Come riuscite a recuperare l’uranio esausto all’interno del vostro combustibile?
«Il “Mox” è una combinazione di uranio depleto – cioè privato della sua parte in grado di produrre energia – e di plutonio. Il primo elemento proviene dall’arricchimento dell’uranio utilizzato nei reattori nucleari: è un materiale poco radioattivo, che viene stoccato in appositi depositi. Solo in una piccola parte – e solo in Paesi virtuosi come la Francia – viene recuperato, processato e infine riutilizzato. Combinato con il plutonio, anch’esso proveniente dai reattori tradizionali, diventa un combustibile perfetto per i reattori di nuova generazione, progettati per usarlo in maniera efficiente per produrre energia. In sostanza, prendiamo un rifiuto e un materiale pericoloso per estrarre grandi quantità di energia ed eliminare quelle che, altrimenti, verrebbero considerate scorie da gestire con grande attenzione e costi elevati, per giunta per lunghi periodi di tempo».

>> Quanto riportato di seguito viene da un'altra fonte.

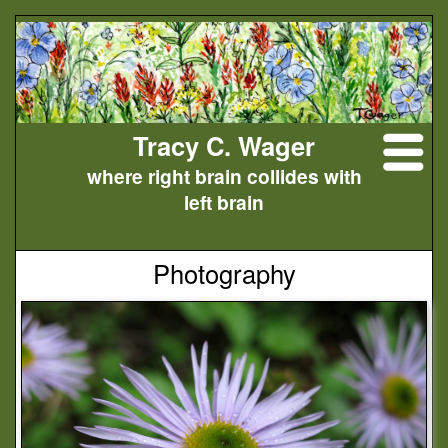
Tracy C. Wager
where right brain collides with
left brain
Photography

La vostra strategia industriale prevede un approccio «a zero scavi». Che cosa comporta?
«A differenza dei reattori tradizionali, quelli che stiamo sviluppando possono estrarre tutta l’energia potenziale dell’uranio naturale. I nostri calcoli ci dicono che, con le sole scorie del nucleare francese, potremmo alimentare l’intera domanda di elettricità d’Europa per centinaia di anni senza estrarre nuovo uranio dalle miniere. Di recente, abbiamo firmato un accordo con la Slovacchia per la costruzione di reattori che elimineranno le scorie nucleari del Paese senza necessità di estrarre nuovo uranio. È una soluzione sostenibile e che riduce la dipendenza dalle materie prime straniere».
Quando potremo vedere in funzione il primo reattore di Newcleo?
«Il nostro progetto prevede una serie di passaggi successivi e complementari, che ci consentiranno di realizzare il primo reattore di Newcleo nel 2031, in Francia. Il primo passo sarà la realizzazione di “Precursor”, una macchina che simula il funzionamento di un reattore in tutte le sue parti, ad eccezione del combustibile nucleare: quest’ultimo verrà sostituito da barre scaldate elettricamente, perciò si tratterà di un “reattore elettrico”. Svilupperemo “Precursor” in Italia, insieme ad Enea, nel Centro ricerche Brasimone in Emilia-Romagna, dove stiamo investendo 90 milioni di euro in un team che diventerà un punto di riferimento mondiale nei sistemi di raffreddamento a piombo. Nel 2030 realizzeremo la fabbrica di “Mox” in Francia, che servirà per produrre il combustibile per il reattore che entrerà in funzione l’anno dopo. Quest’ultimo sarà un impianto di piccola taglia, pensato per la sperimentazione e la validazione di sistemi e materiali. I primi reattori commerciali arriveranno a partire dal 2033, dapprima in Inghilterra e poi nei Paesi che già da ora li stanno richiedendo, come la Slovacchia e – chissà – forse anche l’Italia».